Exercise prompt: All that should come back is the lines of the data below from the one containing "This screenshot has height=2083, width=1440." to the one containing "The image size is (802, 1498).", inclusive, exactly as they stand.

--- Data ---

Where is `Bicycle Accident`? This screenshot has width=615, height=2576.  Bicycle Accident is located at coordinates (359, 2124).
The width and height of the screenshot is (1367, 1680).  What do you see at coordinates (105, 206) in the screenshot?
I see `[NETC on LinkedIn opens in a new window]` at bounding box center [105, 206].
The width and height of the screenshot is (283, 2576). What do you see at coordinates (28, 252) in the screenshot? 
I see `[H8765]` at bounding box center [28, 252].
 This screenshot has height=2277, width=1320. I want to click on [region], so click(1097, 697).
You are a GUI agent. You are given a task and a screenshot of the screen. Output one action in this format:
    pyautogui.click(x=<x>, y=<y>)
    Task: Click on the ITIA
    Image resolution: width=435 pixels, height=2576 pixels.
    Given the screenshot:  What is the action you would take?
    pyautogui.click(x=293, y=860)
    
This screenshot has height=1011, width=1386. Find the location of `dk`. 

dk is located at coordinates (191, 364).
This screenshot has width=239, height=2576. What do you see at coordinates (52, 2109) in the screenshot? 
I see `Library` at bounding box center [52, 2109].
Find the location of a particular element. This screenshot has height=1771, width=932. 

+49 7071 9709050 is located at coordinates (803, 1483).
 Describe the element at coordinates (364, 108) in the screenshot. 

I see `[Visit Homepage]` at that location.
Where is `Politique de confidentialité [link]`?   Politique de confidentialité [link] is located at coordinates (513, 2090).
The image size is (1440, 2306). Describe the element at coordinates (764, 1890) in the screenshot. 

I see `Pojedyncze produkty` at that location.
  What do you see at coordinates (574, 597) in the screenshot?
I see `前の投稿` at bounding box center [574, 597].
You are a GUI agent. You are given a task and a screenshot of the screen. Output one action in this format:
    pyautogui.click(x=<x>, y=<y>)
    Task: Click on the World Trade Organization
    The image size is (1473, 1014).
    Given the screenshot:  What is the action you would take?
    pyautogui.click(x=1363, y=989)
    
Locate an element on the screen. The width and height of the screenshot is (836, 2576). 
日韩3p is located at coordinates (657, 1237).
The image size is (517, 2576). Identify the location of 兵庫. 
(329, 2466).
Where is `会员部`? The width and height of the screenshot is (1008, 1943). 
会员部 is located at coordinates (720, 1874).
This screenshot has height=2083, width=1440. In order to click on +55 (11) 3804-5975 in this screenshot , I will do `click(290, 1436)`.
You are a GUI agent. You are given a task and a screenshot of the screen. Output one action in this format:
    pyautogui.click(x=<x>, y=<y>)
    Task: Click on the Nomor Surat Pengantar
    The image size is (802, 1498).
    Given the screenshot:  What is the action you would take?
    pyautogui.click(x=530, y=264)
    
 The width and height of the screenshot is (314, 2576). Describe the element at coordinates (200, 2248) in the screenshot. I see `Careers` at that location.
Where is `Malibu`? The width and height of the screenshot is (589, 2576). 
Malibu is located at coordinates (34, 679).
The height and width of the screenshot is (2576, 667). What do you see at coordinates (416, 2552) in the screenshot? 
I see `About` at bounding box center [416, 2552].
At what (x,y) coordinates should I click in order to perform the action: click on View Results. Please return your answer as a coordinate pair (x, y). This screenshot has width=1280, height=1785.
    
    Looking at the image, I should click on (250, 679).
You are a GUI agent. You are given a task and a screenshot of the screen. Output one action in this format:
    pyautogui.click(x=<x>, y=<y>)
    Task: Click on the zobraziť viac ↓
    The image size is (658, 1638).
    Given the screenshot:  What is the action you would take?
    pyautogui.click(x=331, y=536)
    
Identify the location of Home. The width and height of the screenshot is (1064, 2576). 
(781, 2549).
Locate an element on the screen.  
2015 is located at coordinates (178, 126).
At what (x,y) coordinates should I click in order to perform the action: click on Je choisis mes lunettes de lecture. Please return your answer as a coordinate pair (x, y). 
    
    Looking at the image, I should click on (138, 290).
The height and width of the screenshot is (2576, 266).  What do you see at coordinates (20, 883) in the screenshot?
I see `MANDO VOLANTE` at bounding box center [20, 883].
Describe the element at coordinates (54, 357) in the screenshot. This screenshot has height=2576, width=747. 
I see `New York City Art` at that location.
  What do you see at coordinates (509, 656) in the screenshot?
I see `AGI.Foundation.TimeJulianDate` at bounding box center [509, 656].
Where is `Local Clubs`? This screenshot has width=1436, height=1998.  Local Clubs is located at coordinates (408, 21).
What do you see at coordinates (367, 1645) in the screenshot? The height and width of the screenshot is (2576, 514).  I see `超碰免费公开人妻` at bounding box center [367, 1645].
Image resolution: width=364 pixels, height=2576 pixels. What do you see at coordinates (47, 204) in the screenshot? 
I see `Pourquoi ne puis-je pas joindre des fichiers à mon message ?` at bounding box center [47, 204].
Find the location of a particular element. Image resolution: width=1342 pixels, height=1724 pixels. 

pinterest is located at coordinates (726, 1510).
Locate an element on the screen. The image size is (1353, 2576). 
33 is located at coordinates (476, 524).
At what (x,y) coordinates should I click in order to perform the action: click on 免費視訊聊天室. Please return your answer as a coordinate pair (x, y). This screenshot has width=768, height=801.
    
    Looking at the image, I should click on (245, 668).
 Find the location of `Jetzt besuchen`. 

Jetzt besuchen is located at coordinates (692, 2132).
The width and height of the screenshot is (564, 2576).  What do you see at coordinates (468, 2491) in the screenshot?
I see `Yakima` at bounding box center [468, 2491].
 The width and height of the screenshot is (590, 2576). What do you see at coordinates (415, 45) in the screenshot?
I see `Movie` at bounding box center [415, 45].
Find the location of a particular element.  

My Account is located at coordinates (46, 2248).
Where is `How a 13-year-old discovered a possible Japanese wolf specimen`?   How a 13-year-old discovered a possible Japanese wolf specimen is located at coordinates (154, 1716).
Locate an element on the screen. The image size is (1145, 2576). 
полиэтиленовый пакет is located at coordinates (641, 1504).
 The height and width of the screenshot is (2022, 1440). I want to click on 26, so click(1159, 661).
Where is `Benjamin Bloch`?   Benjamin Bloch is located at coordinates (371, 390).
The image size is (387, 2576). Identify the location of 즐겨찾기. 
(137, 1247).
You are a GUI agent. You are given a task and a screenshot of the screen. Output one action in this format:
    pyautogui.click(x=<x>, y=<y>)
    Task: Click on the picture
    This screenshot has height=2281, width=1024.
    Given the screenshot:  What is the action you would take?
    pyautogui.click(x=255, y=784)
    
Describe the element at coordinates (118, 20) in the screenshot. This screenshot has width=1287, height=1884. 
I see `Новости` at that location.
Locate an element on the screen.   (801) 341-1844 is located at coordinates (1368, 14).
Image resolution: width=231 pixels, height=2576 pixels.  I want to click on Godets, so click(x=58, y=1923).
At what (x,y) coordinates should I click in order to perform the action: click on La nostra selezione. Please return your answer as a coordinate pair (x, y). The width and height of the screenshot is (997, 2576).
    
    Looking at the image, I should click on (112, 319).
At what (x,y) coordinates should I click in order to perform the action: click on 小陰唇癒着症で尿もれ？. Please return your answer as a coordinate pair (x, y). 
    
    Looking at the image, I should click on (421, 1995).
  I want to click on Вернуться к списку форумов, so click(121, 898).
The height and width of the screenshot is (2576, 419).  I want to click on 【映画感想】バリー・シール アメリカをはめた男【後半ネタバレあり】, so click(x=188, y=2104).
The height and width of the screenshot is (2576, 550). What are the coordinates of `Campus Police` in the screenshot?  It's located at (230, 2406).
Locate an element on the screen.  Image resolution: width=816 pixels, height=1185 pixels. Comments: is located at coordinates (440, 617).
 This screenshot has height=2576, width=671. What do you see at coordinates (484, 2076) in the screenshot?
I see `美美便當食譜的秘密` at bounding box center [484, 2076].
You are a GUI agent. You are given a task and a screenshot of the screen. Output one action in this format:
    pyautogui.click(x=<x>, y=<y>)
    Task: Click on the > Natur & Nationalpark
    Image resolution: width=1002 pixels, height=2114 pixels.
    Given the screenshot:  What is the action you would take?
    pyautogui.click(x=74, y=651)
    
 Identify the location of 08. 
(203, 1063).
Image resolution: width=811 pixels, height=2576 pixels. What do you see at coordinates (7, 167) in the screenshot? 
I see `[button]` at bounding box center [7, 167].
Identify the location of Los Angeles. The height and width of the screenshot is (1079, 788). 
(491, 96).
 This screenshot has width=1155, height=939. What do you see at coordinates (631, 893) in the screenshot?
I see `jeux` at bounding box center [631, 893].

---

Response to the exercise:
This screenshot has height=2083, width=1440. In order to click on +55 (11) 3804-5975 in this screenshot , I will do `click(290, 1436)`.
You are a GUI agent. You are given a task and a screenshot of the screen. Output one action in this format:
    pyautogui.click(x=<x>, y=<y>)
    Task: Click on the Nomor Surat Pengantar
    The image size is (802, 1498).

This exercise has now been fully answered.